## xᵈ-1 divides xⁿ-1 if and only if d divides n

Prove that $x^d-1$ divides $x^n-1$ if and only if $d$ divdes $n$.

Suppose $d|n$; say $n = dt$.

If $t = 1$, there is nothing to show. Suppose $t > 1$; then $x^n-1 = (x^d)^t - 1$ $= (x^d-1)(\sum_{i=0}^{t-1} (x^d)^i)$, so that $x^d-1$ divides $x^n-1$.
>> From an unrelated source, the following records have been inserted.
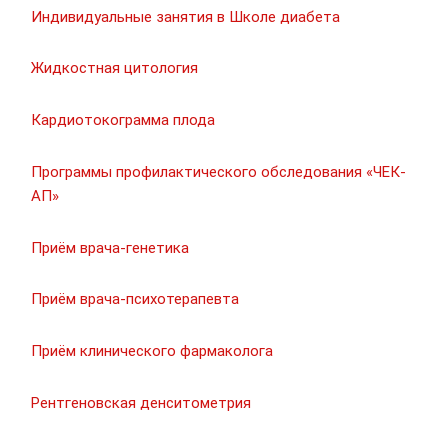
Индивидуальные занятия в Школе диабета
Жидкостная цитология
Кардиотокограмма плода
Программы профилактического обследования «ЧЕК-
АП»
Приём врача-генетика
Приём врача-психотерапевта
Приём клинического фармаколога
Рентгеновская денситометрия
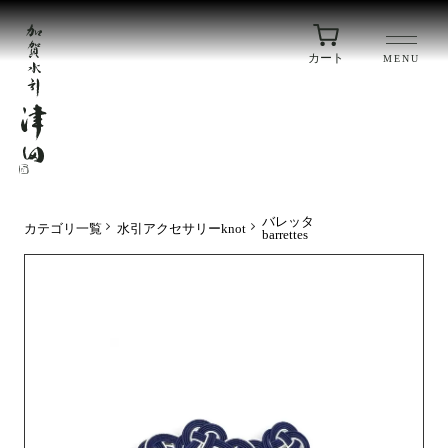
カート
MENU
バレッタ
カテゴリ一覧
水引アクセサリーknot
barrettes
Now suppose $x^d-1$ divides $x^n-1$. By the Division Algorithm in $\mathbb{N}$, we have $q$ and $r$ such that $n = qd+r$. Now $x^n-1 = x^{qd}x^r - 1$ $= x^{qd}x^r -x^r + x^r - 1$ $= x^r(x^{qd}-1) + (x^r-1)$. If $q=1$, then (by the uniqueness part of the division algorithm in $\mathbb{Q}[x]$) $x^r-1 = 0$, so $r = 0$ and $d|n$. If $q > 1$, then $x^n - 1 = x^r(x^d-1)(\sum_{i=0}^{q-1} (x^d)^i) + (x^r-1)$, and again we have $r = 0$, so $d|n$.